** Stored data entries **
────
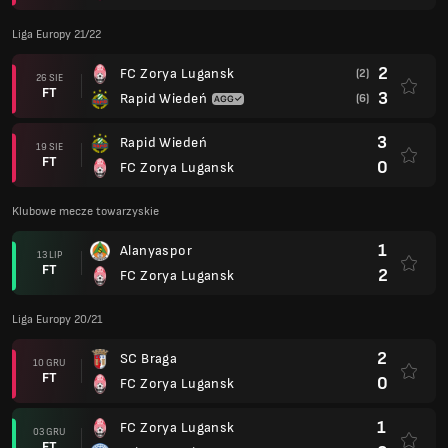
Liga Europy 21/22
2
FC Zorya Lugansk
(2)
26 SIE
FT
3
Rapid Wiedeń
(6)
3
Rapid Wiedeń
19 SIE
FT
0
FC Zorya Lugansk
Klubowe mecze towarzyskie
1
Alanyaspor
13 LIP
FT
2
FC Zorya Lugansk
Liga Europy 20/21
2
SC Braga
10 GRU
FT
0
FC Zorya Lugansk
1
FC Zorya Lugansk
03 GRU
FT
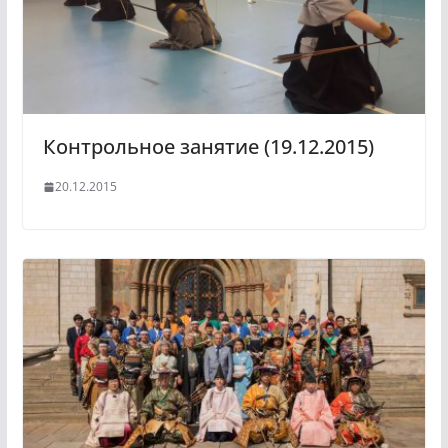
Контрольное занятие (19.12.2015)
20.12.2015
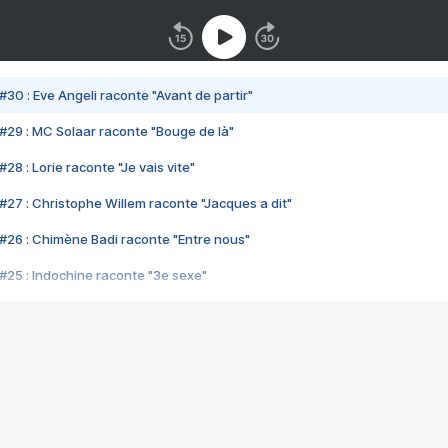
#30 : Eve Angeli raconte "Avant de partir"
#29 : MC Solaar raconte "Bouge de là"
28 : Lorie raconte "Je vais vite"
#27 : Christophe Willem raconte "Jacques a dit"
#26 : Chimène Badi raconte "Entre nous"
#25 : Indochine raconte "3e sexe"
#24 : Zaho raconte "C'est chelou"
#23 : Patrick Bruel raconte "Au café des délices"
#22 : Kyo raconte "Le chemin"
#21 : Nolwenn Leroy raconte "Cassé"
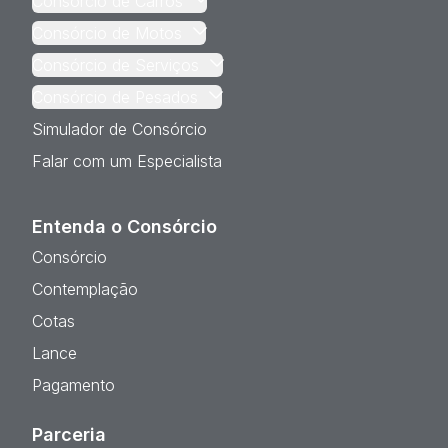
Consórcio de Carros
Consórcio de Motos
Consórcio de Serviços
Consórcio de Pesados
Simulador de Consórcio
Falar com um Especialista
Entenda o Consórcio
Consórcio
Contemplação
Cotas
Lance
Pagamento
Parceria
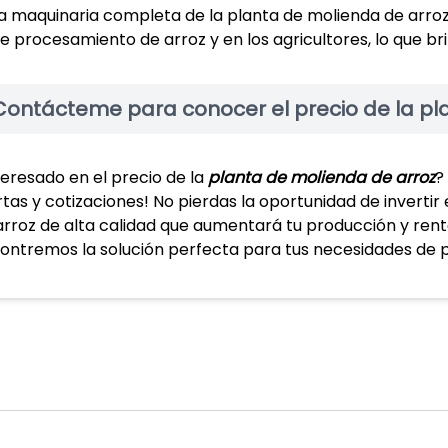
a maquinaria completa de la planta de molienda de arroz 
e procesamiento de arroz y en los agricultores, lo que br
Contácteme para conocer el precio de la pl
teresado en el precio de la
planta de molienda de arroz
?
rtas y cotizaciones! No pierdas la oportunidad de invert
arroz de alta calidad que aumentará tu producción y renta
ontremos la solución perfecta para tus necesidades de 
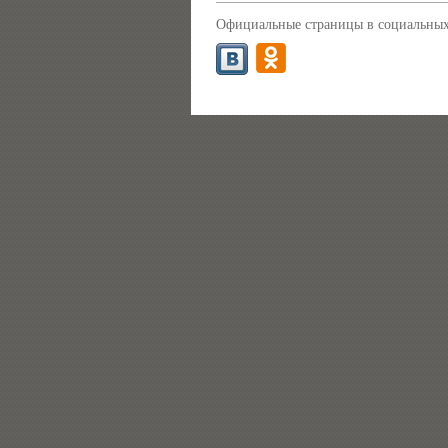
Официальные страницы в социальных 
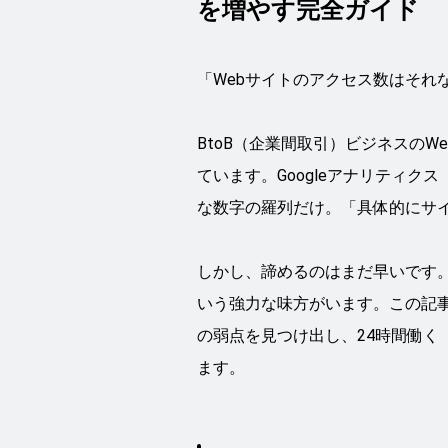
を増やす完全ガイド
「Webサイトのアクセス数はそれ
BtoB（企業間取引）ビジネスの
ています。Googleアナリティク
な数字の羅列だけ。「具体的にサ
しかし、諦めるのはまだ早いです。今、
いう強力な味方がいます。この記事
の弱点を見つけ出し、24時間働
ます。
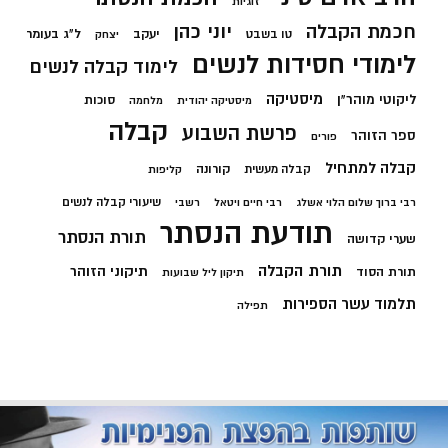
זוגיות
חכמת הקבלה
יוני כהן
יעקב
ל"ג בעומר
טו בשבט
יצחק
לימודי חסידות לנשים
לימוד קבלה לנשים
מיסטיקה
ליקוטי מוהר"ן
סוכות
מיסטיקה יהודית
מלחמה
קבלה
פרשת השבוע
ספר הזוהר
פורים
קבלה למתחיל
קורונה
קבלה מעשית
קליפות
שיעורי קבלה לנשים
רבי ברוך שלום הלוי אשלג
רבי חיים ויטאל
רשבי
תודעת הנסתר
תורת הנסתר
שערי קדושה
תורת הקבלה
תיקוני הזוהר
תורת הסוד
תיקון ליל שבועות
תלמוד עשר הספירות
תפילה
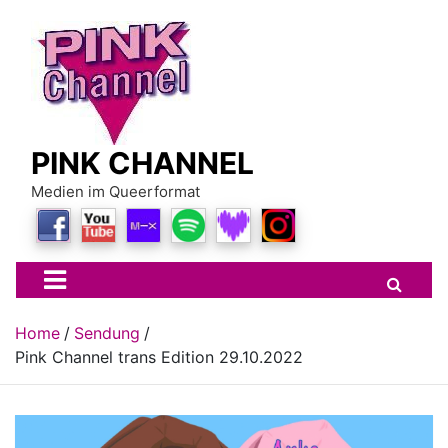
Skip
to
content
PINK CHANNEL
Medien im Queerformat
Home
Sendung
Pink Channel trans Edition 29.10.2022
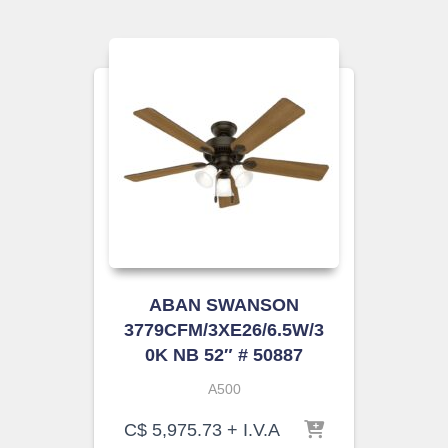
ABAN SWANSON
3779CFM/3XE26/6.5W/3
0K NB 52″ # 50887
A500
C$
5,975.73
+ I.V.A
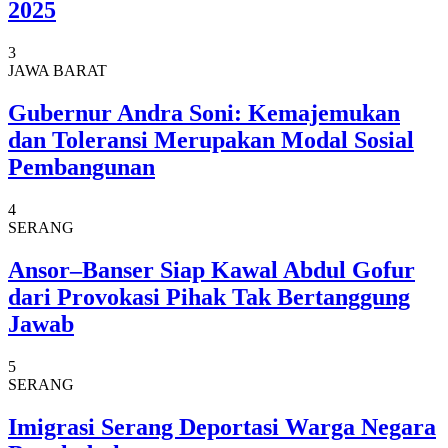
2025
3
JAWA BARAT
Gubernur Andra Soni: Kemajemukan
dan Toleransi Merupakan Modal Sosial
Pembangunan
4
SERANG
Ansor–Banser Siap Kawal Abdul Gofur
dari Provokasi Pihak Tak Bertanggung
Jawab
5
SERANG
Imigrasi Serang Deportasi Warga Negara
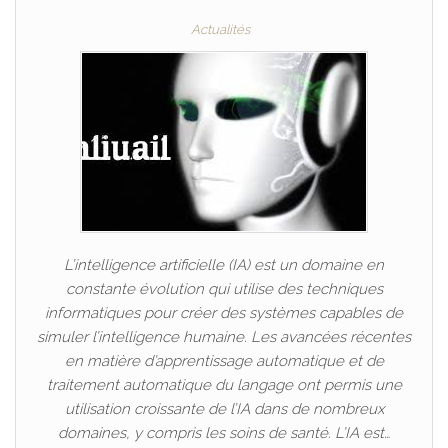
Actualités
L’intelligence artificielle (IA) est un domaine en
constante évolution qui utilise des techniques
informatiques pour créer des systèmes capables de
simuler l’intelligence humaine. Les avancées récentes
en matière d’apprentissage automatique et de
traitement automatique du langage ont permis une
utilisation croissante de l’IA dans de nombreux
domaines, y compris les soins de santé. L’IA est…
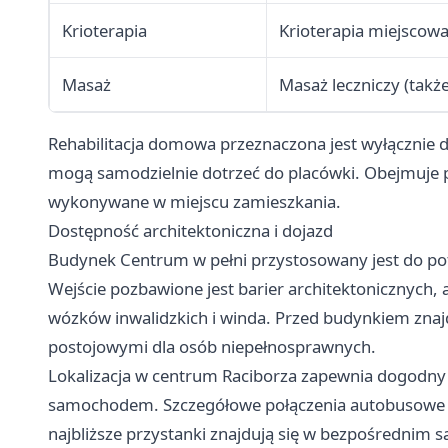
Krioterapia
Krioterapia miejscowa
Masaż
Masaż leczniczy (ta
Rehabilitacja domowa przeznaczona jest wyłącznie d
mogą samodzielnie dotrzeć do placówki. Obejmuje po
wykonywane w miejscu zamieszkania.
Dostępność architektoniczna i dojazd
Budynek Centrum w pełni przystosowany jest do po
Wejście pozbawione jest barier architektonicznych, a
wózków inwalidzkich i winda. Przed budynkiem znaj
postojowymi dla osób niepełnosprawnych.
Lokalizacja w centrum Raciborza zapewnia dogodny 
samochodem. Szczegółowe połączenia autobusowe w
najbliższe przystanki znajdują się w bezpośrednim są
────
** Task to carry out **
The records above should be reproduced exactly, with the pictures omitted.

** Solution to this task **
Liga Europy 21/22
2
FC Zorya Lugansk
(2)
26 SIE
FT
3
Rapid Wiedeń
(6)
3
Rapid Wiedeń
19 SIE
FT
0
FC Zorya Lugansk
Klubowe mecze towarzyskie
1
Alanyaspor
13 LIP
FT
2
FC Zorya Lugansk
Liga Europy 20/21
2
SC Braga
10 GRU
FT
0
FC Zorya Lugansk
1
FC Zorya Lugansk
03 GRU
FT
Контрольное занятие (19.12.2015)
20.12.2015
#30 : Eve Angeli raconte "Avant de partir"
#29 : MC Solaar raconte "Bouge de là"
28 : Lorie raconte "Je vais vite"
#27 : Christophe Willem raconte "Jacques a dit"
#26 : Chimène Badi raconte "Entre nous"
#25 : Indochine raconte "3e sexe"
#24 : Zaho raconte "C'est chelou"
#23 : Patrick Bruel raconte "Au café des délices"
#22 : Kyo raconte "Le chemin"
#21 : Nolwenn Leroy raconte "Cassé"
Consórcio de Carros
Consórcio de Motos
Consórcio de Serviços
Consórcio de Pesados
Simulador de Consórcio
Falar com um Especialista
Entenda o Consórcio
Consórcio
Contemplação
Cotas
Lance
Pagamento
Parceria
a maquinaria completa de la planta de molienda de arroz 
e procesamiento de arroz y en los agricultores, lo que br
Contácteme para conocer el precio de la pl
teresado en el precio de la
planta de molienda de arroz
?
rtas y cotizaciones! No pierdas la oportunidad de invert
arroz de alta calidad que aumentará tu producción y renta
ontremos la solución perfecta para tus necesidades de 
Официальные страницы в социальных 
を増やす完全ガイド
「Webサイトのアクセス数はそれ
BtoB（企業間取引）ビジネスの
ています。Googleアナリティク
な数字の羅列だけ。「具体的にサ
しかし、諦めるのはまだ早いです。今、
いう強力な味方がいます。この記事
の弱点を見つけ出し、24時間働
ます。
זוגיות
חכמת הקבלה
יוני כהן
יעקב
ל"ג בעומר
טו בשבט
יצחק
לימודי חסידות לנשים
לימוד קבלה לנשים
מיסטיקה
ליקוטי מוהר"ן
סוכות
מיסטיקה יהודית
מלחמה
קבלה
פרשת השבוע
ספר הזוהר
פורים
קבלה למתחיל
קורונה
קבלה מעשית
קליפות
שיעורי קבלה לנשים
רבי ברוך שלום הלוי אשלג
רבי חיים ויטאל
רשבי
תודעת הנסתר
תורת הנסתר
שערי קדושה
תורת הקבלה
תיקוני הזוהר
תורת הסוד
תיקון ליל שבועות
תלמוד עשר הספירות
תפילה
Skip
to
content
PINK CHANNEL
Medien im Queerformat
Home
Sendung
Pink Channel trans Edition 29.10.2022
ABAN SWANSON
3779CFM/3XE26/6.5W/3
0K NB 52″ # 50887
A500
C$
5,975.73
+ I.V.A
2025
3
JAWA BARAT
Gubernur Andra Soni: Kemajemukan
dan Toleransi Merupakan Modal Sosial
Pembangunan
4
SERANG
Ansor–Banser Siap Kawal Abdul Gofur
dari Provokasi Pihak Tak Bertanggung
Jawab
5
SERANG
Imigrasi Serang Deportasi Warga Negara
Actualités
L’intelligence artificielle (IA) est un domaine en
constante évolution qui utilise des techniques
informatiques pour créer des systèmes capables de
simuler l’intelligence humaine. Les avancées récentes
en matière d’apprentissage automatique et de
traitement automatique du langage ont permis une
utilisation croissante de l’IA dans de nombreux
domaines, y compris les soins de santé. L’IA est…
Krioterapia
Krioterapia miejscowa
Masaż
Masaż leczniczy (ta
Rehabilitacja domowa przeznaczona jest wyłącznie d
mogą samodzielnie dotrzeć do placówki. Obejmuje po
wykonywane w miejscu zamieszkania.
Dostępność architektoniczna i dojazd
Budynek Centrum w pełni przystosowany jest do po
Wejście pozbawione jest barier architektonicznych, a
wózków inwalidzkich i winda. Przed budynkiem znaj
postojowymi dla osób niepełnosprawnych.
Lokalizacja w centrum Raciborza zapewnia dogodny 
samochodem. Szczegółowe połączenia autobusowe w
najbliższe przystanki znajdują się w bezpośrednim są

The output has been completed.